1.5. Testing Fail Over

Pgpool-II allows an automatic fail over when PostgreSQL server goes down. In this case Pgpool-II sets the status of the server to "down" and continue the database operation using remaining servers.

    $ pg_ctl -D data1 stop
    waiting for server to shut down.... done
    server stopped
    $ psql -p 11000 -c "show pool_nodes" test
    node_id | hostname | port  | status | lb_weight |  role   | select_cnt | load_balance_node | replication_delay | last_status_change
    ---------+----------+-------+--------+-----------+---------+------------+-------------------+-------------------+---------------------
    0       | /tmp     | 11002 | up     | 0.500000  | primary | 4276       | true              | 0                 | 2019-01-31 12:00:09
    1       | /tmp     | 11003 | down   | 0.500000  | standby | 1          | false             | 0                 | 2019-01-31 12:03:07
    (2 rows)
   

The standby node was shut down by pg_ctl command. Pgpool-II detects it and detaches the standby node. "show pool_nodes" command shows that the standby node is in down status. You can continue to use the cluster without the standby node:

    $ psql -p 11000 -c "SELECT sum(abalance) FROM pgbench_accounts" test
    sum   
    --------
    216117
    (1 row)
   

What happens if the primary server goes down? In this case, one of remaining standby server is promoted to new primary server. For this testing, we start from the state in which both nodes are up.
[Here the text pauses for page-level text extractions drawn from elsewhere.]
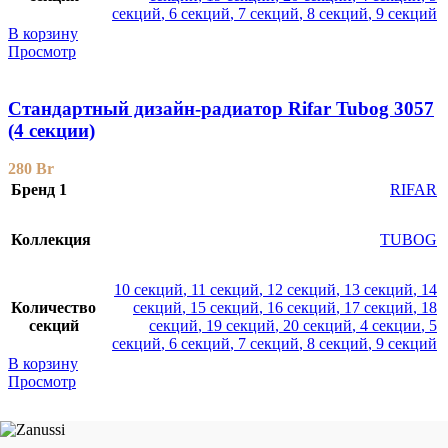
секций
,
6 секций
,
7 секций
,
8 секций
,
9 секций
В корзину
Просмотр
Стандартный дизайн-радиатор Rifar Tubog 3057
(4 секции)
280
Br
Бренд 1
RIFAR
Коллекция
TUBOG
10 секций
,
11 секций
,
12 секций
,
13 секций
,
14
Количество
секций
,
15 секций
,
16 секций
,
17 секций
,
18
секций
секций
,
19 секций
,
20 секций
,
4 секции
,
5
секций
,
6 секций
,
7 секций
,
8 секций
,
9 секций
В корзину
Просмотр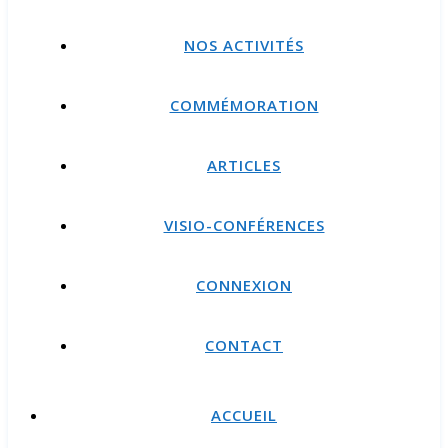
NOS ACTIVITÉS
COMMÉMORATION
ARTICLES
VISIO-CONFÉRENCES
CONNEXION
CONTACT
ACCUEIL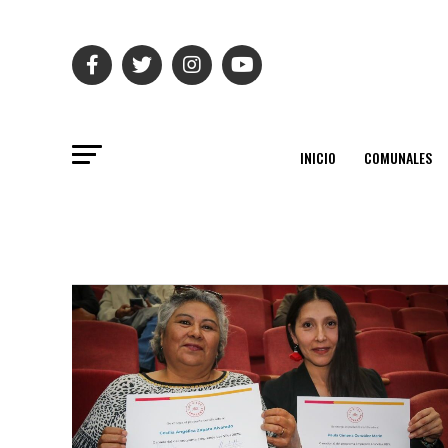
INICIO
COMUNALES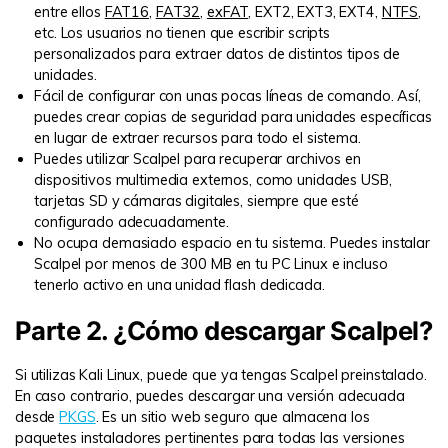
entre ellos
FAT16
,
FAT32
,
exFAT
, EXT2, EXT3, EXT4,
NTFS
,
etc. Los usuarios no tienen que escribir scripts
personalizados para extraer datos de distintos tipos de
unidades.
Fácil de configurar con unas pocas líneas de comando. Así,
puedes crear copias de seguridad para unidades específicas
en lugar de extraer recursos para todo el sistema.
Puedes utilizar Scalpel para recuperar archivos en
dispositivos multimedia externos, como unidades USB,
tarjetas SD y cámaras digitales, siempre que esté
configurado adecuadamente.
No ocupa demasiado espacio en tu sistema. Puedes instalar
Scalpel por menos de 300 MB en tu PC Linux e incluso
tenerlo activo en una unidad flash dedicada.
Parte 2. ¿Cómo descargar Scalpel?
Si utilizas Kali Linux, puede que ya tengas Scalpel preinstalado.
En caso contrario, puedes descargar una versión adecuada
desde
PKGS
. Es un sitio web seguro que almacena los
paquetes instaladores pertinentes para todas las versiones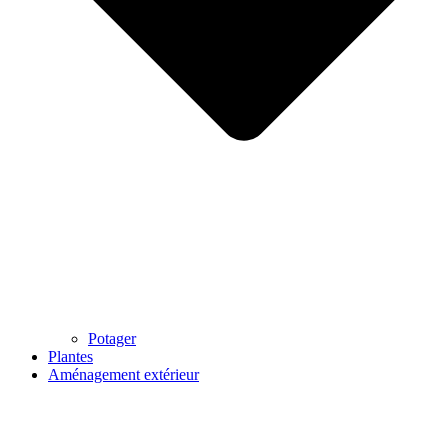
Potager
Plantes
Aménagement extérieur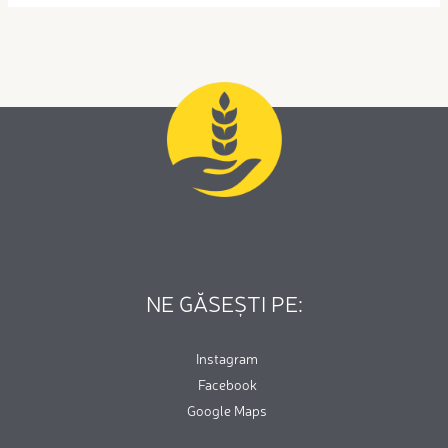
NE GĂSEȘTI PE:
Instagram
Facebook
Google Maps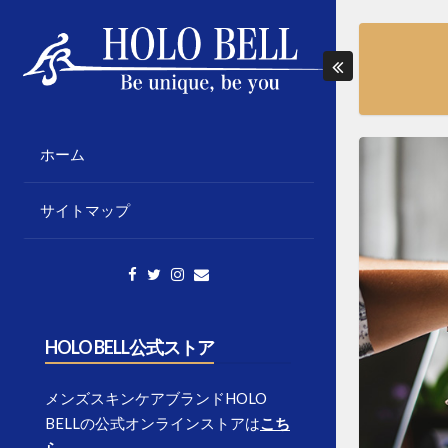
Skip
to
content
「個性の応援」をテーマに様々な情報発信
HOLO BELL BLOGS
をしていきます。
ホーム
サイトマップ
HOLO BELL公式ストア
メンズスキンケアブランドHOLO
BELLの公式オンラインストアは
こち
    $ psql -p 11000 -c "show pool_nodes" test
    node_id | hostname | port  | status | lb_weight |  role   | select_cnt | load_balance_node | replication_delay | last_status_change
    ---------+----------+-------+--------+-----------+---------+------------+-------------------+-------------------+---------------------
    0       | /tmp     | 11002 | up     | 0.500000  | primary | 0          | false             | 0                 | 2019-01-31 12:04:58
    1       | /tmp     | 11003 | up     | 0.500000  | standby | 0          | true              | 0                 | 2019-01-31 12:04:58
    (2 rows)

    $ pg_ctl -D data0 stop
    waiting for server to shut down.... done
    server stopped
    $ psql -p 11000 -c "show pool_nodes" test
    node_id | hostname | port  | status | lb_weight |  role   | select_cnt | load_balance_node | replication_delay | last_status_change
    ---------+----------+-------+--------+-----------+---------+------------+-------------------+-------------------+---------------------
    0       | /tmp     | 11002 | down   | 0.500000  | standby | 0          | false             | 0                 | 2019-01-31 12:05:20
    1       | /tmp     | 11003 | up     | 0.500000  | primary | 0          | true              | 0                 | 2019-01-31 12:05:20
    (2 rows)
   

Now the primary node is changed from 0 to 1. What happens inside? When the node 0 goes down, Pgpool-II detects it and executes failover_command defined in pgpool.conf. Here is the content of the file.

    #! /bin/sh
    # Execute command by failover.
    # special values:  %d = node id
    #                  %h = host name
    #                  %p = port number
    #                  %D = database cluster path
    #                  %m = new main node id
    #                  %M = old main node id
    #                  %H = new main node host name
    #                  %P = old primary node id
    #                  %R = new main database cluster path
    #                  %r = new main port number
    #                  %% = '%' character
    failed_node_id=$1
    failed_host_name=$2
    failed_port=$3
    failed_db_cluster=$4
    new_main_id=$5
    old_main_id=$6
    new_main_host_name=$7
    old_primary_node_id=$8
    new_main_port_number=$9
    new_main_db_cluster=${10}
    mydir=/home/t-ishii/tmp/Tutorial
    log=$mydir/log/failover.log
    pg_ctl=/usr/local/pgsql/bin/pg_ctl
    cluster0=$mydir/data0
    cluster1=$mydir/data1

    date >> $log
    echo "failed_node_id $failed_node_id failed_host_name $failed_host_name failed_port $failed_port failed_db_cluster $failed_db_cluster new_main_id $new_main_id old_main_id $old_main_id new_main_host_name $new_main_host_name old_primary_node_id $old_primary_node_id new_main_port_number $new_main_port_number new_main_db_cluster $new_main_db_cluster" >> $log

    if [ a"$failed_node_id" = a"$old_primary_node_id" ];then	# main failed
    ! 	new_primary_db_cluster=${mydir}/data"$new_main_id"
    echo $pg_ctl -D $new_primary_db_cluster promote >>$log	# let standby take over
    $pg_ctl -D $new_primary_db_cluster promote >>$log	# let standby take over
    sleep 2
    fi
   

The script receives necessary information as parameters from Pgpool-II. If the primary server goes down, it executes "pg_ctl -D data1 promote", which should promote the standby server to a new primary server.